Of all the lines in the records below, copy only those that contain the string "báby".

··· EXERCISE DATA

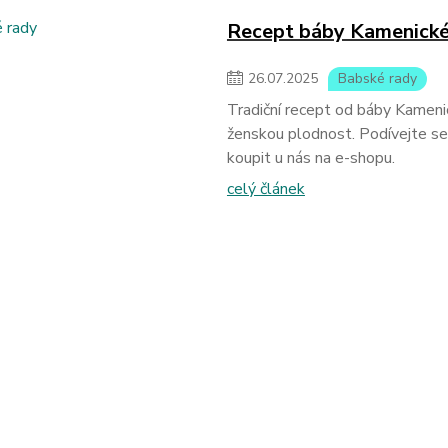
Recept báby Kamenické
26
.
07
.
2025
Babské rady
Tradiční recept od báby Kameni
ženskou plodnost. Podívejte se,
koupit u nás na e-shopu.
celý článek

······

**RESPONSE BELOW**
Recept báby Kamenické
Tradiční recept od báby Kameni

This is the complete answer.